There is a group of evergreens that contain some oddball trees, not fitting in the typical mold of conifers. It must have been somewhat difficult for the early botanists to name and classify some of these trees. Case in point, the Larch tree—a deciduous conifer that sheds is needles every fall and grows them back in the spring. Larch trees really aren’t evergreen, but they do have needles and seeds encased in a woody cone. Larch trees are found in northern latitudes in North America, Europe, and Asia. Larch trees have single deciduous leaves that connect to the branch in a spiral arrangement. The Eastern larch, or Tamarack tree, has a wide distribution across most of the northern section of North America. In the southern part of its range, it is normally found in cool swampy areas or sphagnum bogs. In the northern part of its range, it is found on a variety of sites. Tamarack is a fast grower, and needs plenty of sunlight to develop.

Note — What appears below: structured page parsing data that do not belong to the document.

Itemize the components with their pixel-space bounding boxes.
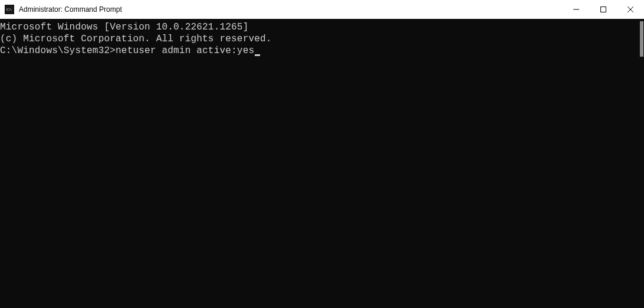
command-input[interactable]: netuser admin active:yes — [116, 45, 254, 56]
scrollbar-thumb[interactable] — [640, 21, 643, 57]
window-title: Administrator: Command Prompt — [19, 5, 563, 14]
prompt-line: C:\Windows\System32>netuser admin active… — [0, 45, 644, 57]
terminal-area[interactable]: Microsoft Windows [Version 10.0.22621.12… — [0, 19, 644, 308]
titlebar: C:\ Administrator: Command Prompt — [0, 0, 644, 19]
cmd-icon: C:\ — [5, 5, 14, 14]
cursor-icon — [255, 54, 260, 56]
prompt-path: C:\Windows\System32> — [0, 45, 116, 56]
copyright-line: (c) Microsoft Corporation. All rights re… — [0, 33, 644, 45]
version-line: Microsoft Windows [Version 10.0.22621.12… — [0, 21, 644, 33]
window-controls — [563, 0, 644, 19]
svg-rect-4 — [601, 7, 606, 12]
minimize-button[interactable] — [563, 0, 590, 19]
svg-text:C:\: C:\ — [6, 7, 12, 12]
close-button[interactable] — [617, 0, 644, 19]
maximize-button[interactable] — [590, 0, 617, 19]
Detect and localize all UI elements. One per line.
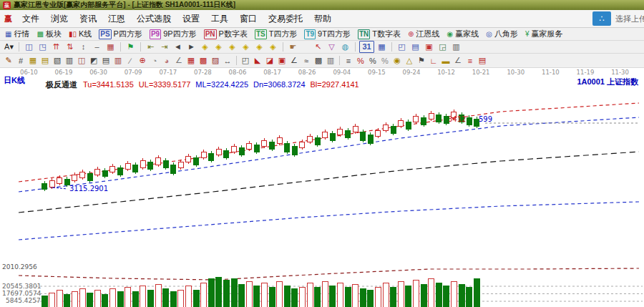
price-box-icon[interactable]: ◫ (76, 55, 87, 67)
grid-vertical-icon[interactable]: ▥ (112, 55, 124, 67)
winner-service-button[interactable]: ¥赢家服务 (523, 29, 565, 39)
triangle-gold-icon[interactable]: △ (404, 55, 415, 67)
gann-grid-icon[interactable]: # (15, 55, 26, 67)
angle-tool-icon[interactable]: ∠ (288, 55, 300, 67)
winner-line-button[interactable]: ◉赢家线 (444, 29, 481, 39)
gann-move-3-icon[interactable]: ◈ (226, 42, 238, 52)
circle-quarter-icon[interactable]: ◔ (149, 55, 160, 67)
gann-grid-gold-2-icon[interactable]: ▤ (39, 55, 51, 67)
gann-move-6-icon[interactable]: ◈ (267, 42, 279, 52)
p-square-button[interactable]: PSP四方形 (97, 29, 145, 39)
circle-dim-icon[interactable]: ◕ (161, 55, 172, 67)
funnel-purple-icon[interactable]: ▽ (326, 42, 338, 52)
circle-gold-icon[interactable]: ◉ (391, 55, 403, 67)
flag-dark-icon[interactable]: ⚑ (416, 55, 427, 67)
filled-box-red-icon[interactable]: ▣ (276, 55, 288, 67)
mode-window-2-icon[interactable]: ◳ (36, 42, 49, 52)
percent-small-icon[interactable]: % (379, 55, 391, 67)
sectors-button[interactable]: ▩板块 (34, 29, 63, 39)
grid-horizontal-icon[interactable]: ▤ (100, 55, 112, 67)
gold-bar-icon[interactable]: ▬ (440, 55, 452, 67)
expand-updown-icon[interactable]: ↕ (77, 42, 89, 52)
octagon-button[interactable]: ◎八角形 (484, 29, 520, 39)
menu-item-settings[interactable]: 设置 (177, 11, 205, 27)
chart-mini-icon[interactable]: ▥ (325, 55, 336, 67)
gann-frame-1-icon[interactable]: ▧ (52, 55, 63, 67)
slash-tool-icon[interactable]: ∕ (125, 55, 136, 67)
fan-red-2-icon[interactable]: ◪ (264, 55, 275, 67)
collapse-dash-icon[interactable]: – (91, 42, 103, 52)
angle-up-icon[interactable]: ∠ (452, 55, 464, 67)
quotes-button[interactable]: ▦行情 (3, 29, 31, 39)
gann-move-4-icon[interactable]: ◈ (240, 42, 252, 52)
calendar-31-icon[interactable]: 31 (359, 41, 374, 53)
arrows-up-red-icon[interactable]: ⇈ (50, 42, 62, 52)
share-icon[interactable]: ∴ (592, 11, 611, 26)
percent-red-icon[interactable]: % (355, 55, 366, 67)
grid-red-1-icon[interactable]: ▦ (185, 55, 197, 67)
9t-square-button[interactable]: T99T四方形 (302, 29, 353, 39)
save-globe-icon[interactable]: ◲ (436, 42, 449, 52)
wave-tool-icon[interactable]: ≈ (301, 55, 312, 67)
kline-chart-canvas[interactable]: 06-1006-1906-3007-0907-1707-2808-0608-17… (0, 68, 644, 307)
prev-bar-icon[interactable]: ◄ (172, 42, 184, 52)
step-red-icon[interactable]: ≡ (464, 55, 476, 67)
gann-move-2-icon[interactable]: ◈ (213, 42, 225, 52)
step-dark-icon[interactable]: ▤ (477, 55, 488, 67)
gann-line-icon: ⊕ (408, 30, 414, 39)
dark-grid-icon[interactable]: ▩ (313, 55, 324, 67)
volume-bar (94, 290, 100, 307)
grid-mixed-icon[interactable]: ▦ (104, 42, 117, 52)
menu-item-formula-stock-pick[interactable]: 公式选股 (131, 11, 177, 27)
gann-line-button[interactable]: ⊕江恩线 (406, 29, 441, 39)
t-number-table-button[interactable]: TNT数字表 (356, 29, 403, 39)
menu-item-browse[interactable]: 浏览 (45, 11, 74, 27)
fan-red-1-icon[interactable]: ◣ (252, 55, 263, 67)
save-red-floppy-icon[interactable]: ▣ (423, 42, 435, 52)
menu-item-news[interactable]: 资讯 (74, 11, 102, 27)
save-list-icon[interactable]: ▤ (409, 42, 421, 52)
t-square-button[interactable]: TST四方形 (253, 29, 300, 39)
percent-dark-icon[interactable]: % (367, 55, 379, 67)
kline-icon: ▮▯ (69, 30, 77, 39)
menu-item-trade-order[interactable]: 交易委托 (263, 11, 308, 27)
right-angle-red-icon[interactable]: ∟ (428, 55, 439, 67)
layout-window-icon[interactable]: ◰ (396, 42, 408, 52)
first-bar-icon[interactable]: ⇤ (145, 42, 157, 52)
winner-line-label: 赢家线 (455, 29, 479, 39)
circle-cross-icon[interactable]: ⊕ (137, 55, 148, 67)
width-adjust-icon[interactable]: ↔ (222, 55, 233, 67)
corner-box-icon[interactable]: ◰ (240, 55, 251, 67)
pencil-tool-icon[interactable]: ✎ (3, 55, 14, 67)
angle-line-icon[interactable]: ∠ (173, 55, 185, 67)
9p-square-button[interactable]: P99P四方形 (147, 29, 199, 39)
upload-button-label[interactable]: 选择上传 (611, 14, 644, 24)
flag-marker-icon[interactable]: ⚑ (125, 42, 137, 52)
grid-red-2-icon[interactable]: ▩ (197, 55, 209, 67)
kline-chart-panel[interactable]: 06-1006-1906-3007-0907-1707-2808-0608-17… (0, 68, 644, 307)
next-bar-icon[interactable]: ► (185, 42, 197, 52)
menu-item-tools[interactable]: 工具 (205, 11, 234, 27)
gann-move-1-icon[interactable]: ◈ (199, 42, 211, 52)
hand-drag-icon[interactable]: ☛ (287, 42, 299, 52)
grid-red-3-icon[interactable]: ▨ (210, 55, 221, 67)
globe-teal-icon[interactable]: ◍ (339, 42, 351, 52)
gann-move-5-icon[interactable]: ◈ (253, 42, 265, 52)
last-bar-icon[interactable]: ⇥ (158, 42, 170, 52)
ratio-lines-icon[interactable]: ≡ (343, 55, 354, 67)
menu-item-gann[interactable]: 江恩 (102, 11, 131, 27)
menu-item-window[interactable]: 窗口 (234, 11, 263, 27)
menu-item-help[interactable]: 帮助 (308, 11, 337, 27)
arrows-updown-red-icon[interactable]: ⇅ (64, 42, 76, 52)
crosshair-red-icon[interactable]: ↖ (312, 42, 324, 52)
p-number-table-button[interactable]: PNP数字表 (202, 29, 250, 39)
kline-button[interactable]: ▮▯K线 (67, 29, 94, 39)
save-export-icon[interactable]: ▥ (450, 42, 462, 52)
chart-combo-icon[interactable]: ◩ (88, 55, 99, 67)
gann-frame-2-icon[interactable]: ▥ (64, 55, 75, 67)
font-a-dropdown-icon[interactable]: A▾ (3, 42, 15, 52)
gann-grid-gold-1-icon[interactable]: ▦ (27, 55, 39, 67)
calculator-icon[interactable]: ▦ (376, 42, 388, 52)
menu-item-file[interactable]: 文件 (16, 11, 45, 27)
mode-window-1-icon[interactable]: ◫ (23, 42, 35, 52)
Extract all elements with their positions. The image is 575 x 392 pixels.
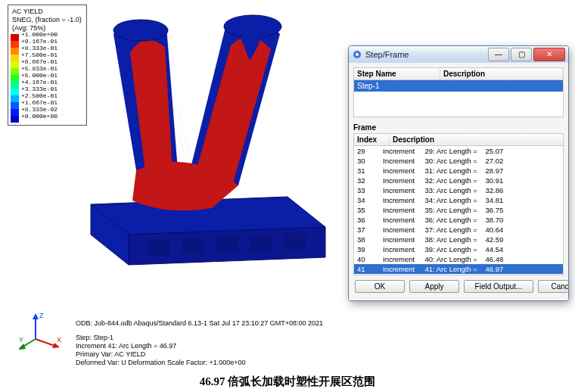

The Douglas fir is a tree with an identity problem. The Genus name for this tree, Pseudotsuga, means “false hemlock.” So is it a hemlock? Not really. The common name, fir, would put it in the fir family, correct? Not quite. Some of the early settlers to the Pacific Northwest named this tree the Oregon pine tree. Really? Most early botanists that studied this tree believed that the tree most resembled a spruce tree. Not Really. In fact, the pointed buds, spiral leaves, and characteristic cone with three lobed bracts are unlike hemlocks, firs, pine, or spruce. Finally, botanists concluded that the Douglas fir fits into its own unique genus.
There are six species of pseduotsuga found throughout the globe, mostly in the far eastern countries such as China, Japan and Taiwan. The lone species found in North America is the Douglas fir. Douglas firs are one of the fastest growing and largest trees found in North America, with some specimens growing to a height of 250 feet. There is a costal form and Rocky Mountain form of this tree, with the coastal becoming much larger at maturity. Douglas fir is an important lumber tree in the Pacific Northwest. In the East, Douglas fir is a very popular Christmas tree.
Speaking of perplexing, the Cedar Family contains 15 genera, six of which have a single member. Members of the cedar family have scale-like leaves, not pointy needles; the exception to this is the eastern red cedar, which has scale like leaves and needles. Some cedars have cones, while others have fleshy fruits. Most cedar wood is very aromatic, like the Incense cedar, Alaska Yellow cedar, Port Orford cedar, western red cedar, and eastern red cedar. Cedar wood is very rot resistant, and is often used for shingles, decking material, and siding. The northern white cedar is also known as arborvitae, or tree of life. This tree was given its name by the French, who learned how to concoct medicines from its bark to cure ailments such as scurvy. Arborvitae were exported to France, where they gained favor as an ornamental. Today, there are numerous cultivars of arborvitae grown as ornamentals. The cedar family contains a group of trees more commonly known as cypress trees that are scattered around the globe, especially in the Mediterranean Region where they provide a valuable wood resource. The Maryland native Bald Cypress is not part of this group. Go figure. The Atlantic white cedar, a tree native to the eastern part of Maryland, normally found on wetter sites, belongs to the genus Chamaecyparis, meaning “false cypress.” Atlantic white cedar are found along stream banks, in freshwater swamps, and bogs. The Atlantic white cedar has a long, but narrow distribution, extending from the coast of Maine, down to the Florida swamps. The Frederick County native eastern red cedar is actually a Juniper which produces a berry as a fruit. Junipers are slow growing trees that need plenty of sunlight, and grow in very diverse habitats, a very common component of old field communities. Junipers thrive in the limestone soils located around Walkersville and Woodsboro as Welles throughout Washington County. The slow growth, dense form, and fleshy fruit of the eastern red cedar makes it a good choice for planting for wildlife habitat, providing both winter food and cover for birds and other wildlife. Eastern red cedar is an alternate host for the fungus that produces cedar apple rust in fruit trees.